More films, please

Video on Demand expands local film lovers’ horizons

Movie wise, the past year was a pretty good one locally. There were, by my count, nearly two dozen new films of exceptional interest that reached Chico theaters. And a couple of dozen more—upward of 30, by my lights—were variously within reach on video.

From where I sat, the video cavalcade got even more impressive once I started tapping into the On Demand offerings on my cable service. VOD rentals are generally more expensive than renting locally or through Netflix, but they offer a unique kind of access on account of the innovative distribution deals that have many new foreign and indie films becoming available on demand the same day they have their U.S. theatrical premieres.

As it happens, three year-end releases in that mode—Secret Sunshine, Hadewijch, The Time That Remains—are among the very best films I’ve seen in the last 12 months. And I could come up with a perfectly respectable 2010 Top Ten list just from the two dozen or so first-rate movies I encountered via On Demand. Here are a few of the very best (the first two of which are currently available):

Secret Sunshine (Lee Chang-dong, South Korea)

Shin-ae (a mercurial Jeon Do-yeon), a widowed single mom and piano teacher moving to the small town of Miryang, is not easy to like—and that’s part of what makes her a fascinating character. Her story eventually takes shape as a spiritual journey of an unexpectedly paradoxical sort, but the path to that recognition takes us through some deceptively low-key versions of several other kinds of story—provincial satire, murder mystery, psychodrama, morality play, religious quest. Sang Kong-ho is very good as the bachelor mechanic and would-be guardian angel toward whom Shin-ae feels wildly ambivalent.

Hadewijch (Bruno Dumont, France)

Celine, aka Hadewijch, daughter of a well-to-do Parisian family, is also embarked upon a paradoxical spiritual journey. Expelled from a convent for excessive devotional zeal, she ventures out into contemporary French society and eventually finds herself in the company of two young Muslims, her boyfriend Yassine and his philosophically intense brother Nassir. Julie Sokolowski is enigmatically iconic in the title role as filmmaker Dumont takes her story along a fascinatingly fragmented path that raises as many questions as it answers.

Something Like Happiness (Bhodan Sláma, Czech Republic)

Monika (Tatiana Vilhelmová) and Toník (Pavel Liska), friends since childhood, are both struggling to make lives of their own in an economically depressed small town (half rural, half industrialized). A quietly intricate network of little dramas—fractured families, lost loves, generational conflicts, compassion and resentment among parents and children—plays out against a gritty social landscape. Vilhelmová (radiant, dedicated, smart) and Liska (sorrowful, doggedly congenial) are contrasting icons for a generation trying to make good things happen in otherwise discouraging circumstances.
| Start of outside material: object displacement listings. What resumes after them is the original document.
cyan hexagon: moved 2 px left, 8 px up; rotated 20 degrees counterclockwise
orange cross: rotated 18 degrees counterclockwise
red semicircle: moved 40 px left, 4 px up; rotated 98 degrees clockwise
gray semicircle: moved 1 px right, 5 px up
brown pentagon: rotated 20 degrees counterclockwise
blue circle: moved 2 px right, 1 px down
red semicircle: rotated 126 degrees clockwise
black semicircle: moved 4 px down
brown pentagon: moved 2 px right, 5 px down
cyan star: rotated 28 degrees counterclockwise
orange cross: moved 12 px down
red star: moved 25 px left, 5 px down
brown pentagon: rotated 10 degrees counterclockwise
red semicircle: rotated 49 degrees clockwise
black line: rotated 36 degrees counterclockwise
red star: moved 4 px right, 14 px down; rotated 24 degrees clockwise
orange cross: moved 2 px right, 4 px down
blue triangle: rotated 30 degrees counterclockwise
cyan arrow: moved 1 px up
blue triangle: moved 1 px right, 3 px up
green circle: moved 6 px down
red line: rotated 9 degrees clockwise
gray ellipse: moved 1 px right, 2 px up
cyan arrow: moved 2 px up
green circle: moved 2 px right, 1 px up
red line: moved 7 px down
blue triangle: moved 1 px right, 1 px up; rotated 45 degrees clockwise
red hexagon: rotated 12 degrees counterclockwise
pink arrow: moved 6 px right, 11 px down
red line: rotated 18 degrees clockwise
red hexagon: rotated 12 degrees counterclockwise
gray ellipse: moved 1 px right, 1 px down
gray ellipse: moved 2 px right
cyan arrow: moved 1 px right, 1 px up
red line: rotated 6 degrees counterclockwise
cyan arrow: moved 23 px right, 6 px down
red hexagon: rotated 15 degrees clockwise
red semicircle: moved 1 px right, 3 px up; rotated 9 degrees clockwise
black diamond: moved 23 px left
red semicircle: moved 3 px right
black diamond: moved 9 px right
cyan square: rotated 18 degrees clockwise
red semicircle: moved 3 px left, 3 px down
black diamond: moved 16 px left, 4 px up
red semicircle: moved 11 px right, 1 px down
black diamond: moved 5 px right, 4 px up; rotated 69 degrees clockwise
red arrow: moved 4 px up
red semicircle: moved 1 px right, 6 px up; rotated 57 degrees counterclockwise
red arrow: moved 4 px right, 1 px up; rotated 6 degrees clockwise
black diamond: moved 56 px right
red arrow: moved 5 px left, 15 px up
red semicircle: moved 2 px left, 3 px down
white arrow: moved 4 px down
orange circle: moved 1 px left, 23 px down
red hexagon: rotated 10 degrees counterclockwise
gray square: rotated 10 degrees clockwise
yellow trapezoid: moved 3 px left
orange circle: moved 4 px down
Mother (Bong Joon-ho, South Korea)

The title character (an unforgettable Kim Hye-ja) is fiercely protective of her mentally challenged young-adult son, and when he is suddenly charged with the murder of a neighboring schoolgirl, she goes on the offensive—in his defense. What emerges is a slow-brewing mystery tale with surprisingly complex psychological underpinnings. An almost Hitchcockian character portrait takes shape amid sidelong meditations on the puzzle of memory and emotional impulse.

Welcome (Philippe Lioret, France)

Bilal (Firat Ayverdi), a teenage Kurdish refugee, enlists the aid of Simon (Vincent Lindon), a swim coach in the port town of Calais. The kid is determined to swim the English Channel so he can join his girlfriend in London. Simon, reluctant at first, becomes more and more supportive of Bilal’s cause, even as his marriage to a fiercely committed charity worker (Audrey Dana) unravels. It’s an immigration drama from another hemisphere, but even more than that it’s a surprisingly moving picture of the several kinds of homelessness and exile that are epidemic in our times.

The Time That Remains (Elia Suleiman, France/Israel)

Suleiman, an Arab Israeli born in Nazareth, portrays the history of the state of Israel, 1948-present, through an eccentrically autobiographical lens. Suleiman plays himself (“ES” in the credits), with child actors playing him as a child and as a teen. What ensues is a darkly comic/ironic historical panorama, with touches of Charlie Chaplin and Jacques Tati and something like the cinematic absurdism of Jean-Luc Godard, Abbas Kiarostami and Manoel de Oliveira.